Over the next five years, organisations will come under increasing pressure to reduce inequality. In 2021, ethnicity pay gap reporting is expected to become a statutory requirement in the UK, followed by disability.

Spktral’s platform helps organisations to quickly and easily prepare their own pay gap reports and see where inequalities lie. The user can either undertake the process in-house, or fully outsource it to Spktral. Further services provided can help organisations address issues identified during the pay gap reporting process. These include analytics support, equal pay analysis and benchmarking, stakeholder communications, learning and business change programs. These valuable insights into where improvements can be made will enhance organisations’ brands and reputations as employers.

Anthony Horrigan, CEO of Spktral, said: “As a result of this investment, Spktral is now ideally placed to help its clients address the wider sustainability agenda that’s gathering pace among business leaders globally. Diversity, inclusion and equality are part of the global sustainability agenda and are recognised as being key to an organisations’ future success and attractiveness to employees, customers and investors. Studies have identified a direct link between diversity and business performance. Spktral’s goal is to help clients quickly and easily understand where they lack diversity. From there we can help them develop a plan and measurement framework to address this complex issue”.

Champion of gender equality within business, Fiona Hathorn, CEO of Women on Boards, added: “The issue of inequality in organisations will continue to maintain its profile over the coming years. While Brexit may have delayed the legislative agenda, we will see more on equal pay in 2020 as a result of the #metoopay campaign led by Dame Moya Greene. More cases will be taken through an open legal process as opposed to being resolved under non-disclosure agreements, increasing reputational risks for employers as these cases are profiled by the media.”
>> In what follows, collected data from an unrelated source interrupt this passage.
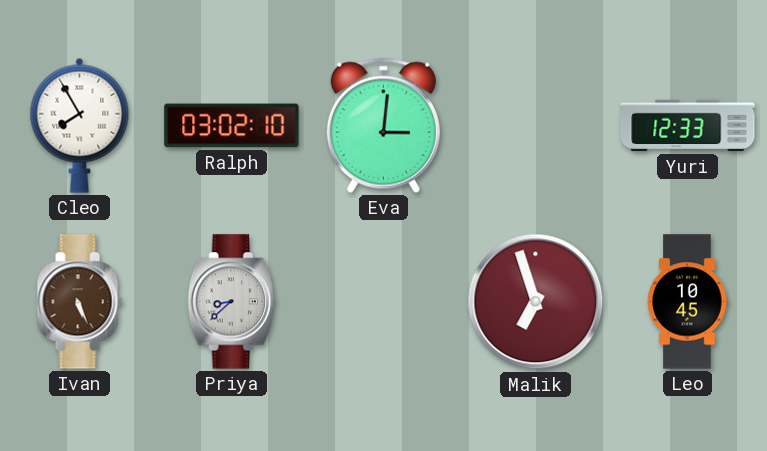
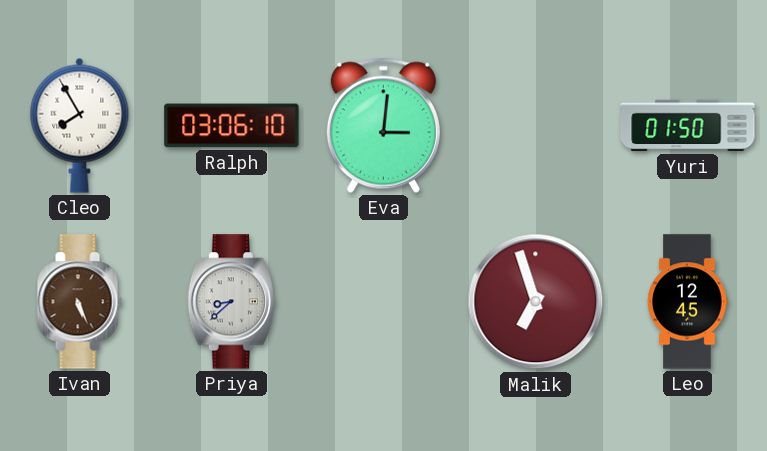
Ralph: 03:02 -> 03:06
Yuri: 12:33 -> 01:50
Leo: 10:45 -> 12:45
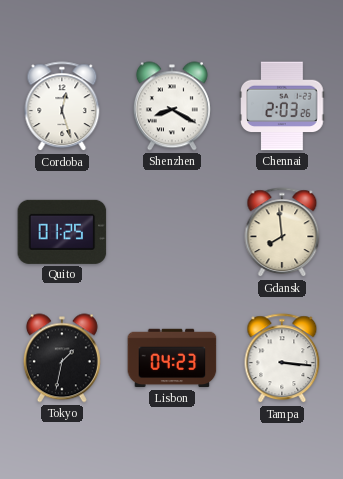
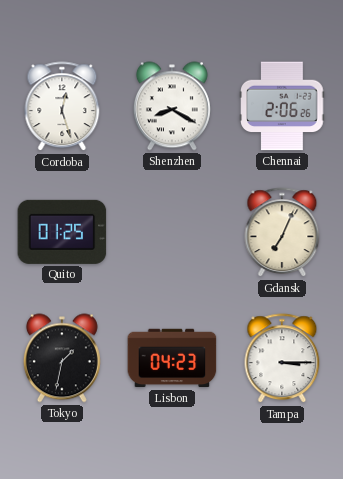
Chennai: 2:03 -> 2:06
Gdansk: 7:59 -> 7:04
Tampa: 3:16 -> 3:15
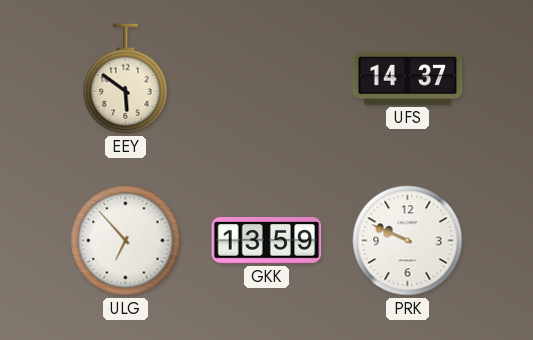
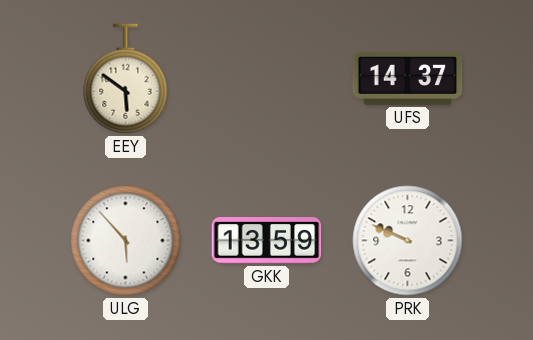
ULG: 6:53 -> 5:53
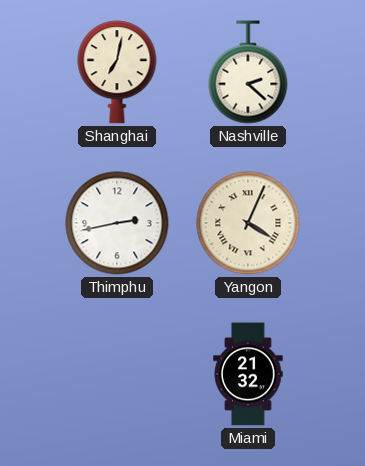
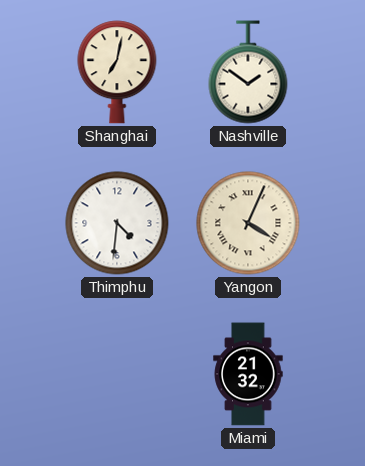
Nashville: 2:22 -> 1:51
Thimphu: 2:43 -> 4:31
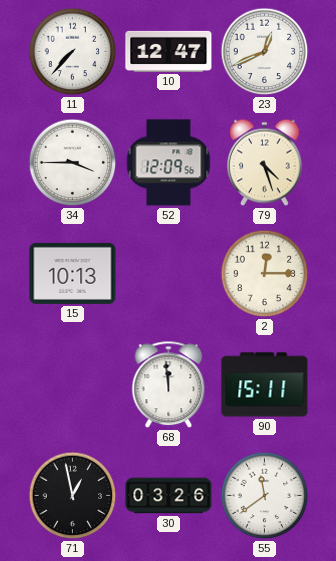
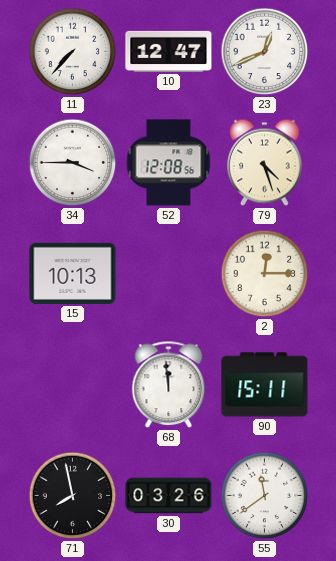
52: 12:09 -> 12:08
71: 12:58 -> 7:58
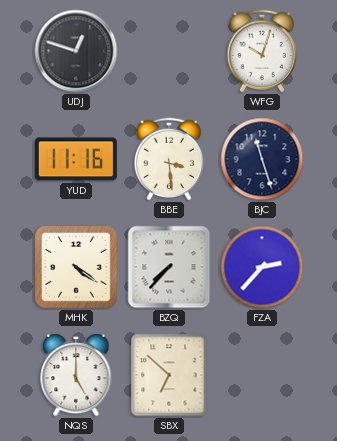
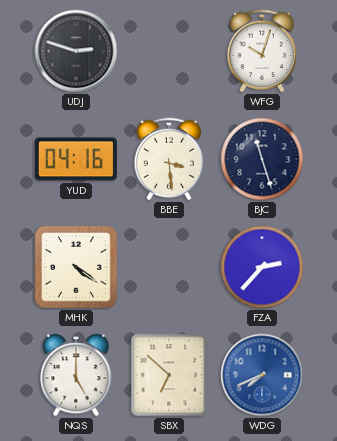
UDJ: 12:48 -> 2:48
YUD: 11:16 -> 04:16
BZQ: 7:37 -> none
WDG: none -> 7:41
Atkinson said: “The issue of equal pay and the gender pay gap is something that will impact businesses across the whole of the UK. Alongside current employees, who are already paying close attention, organisations will soon find prospective candidates also interrogating the pay gap. The larger the gap is, the less desirable an employer they will be, and those organisations who act on their gender pay gap reports will be the big winners.”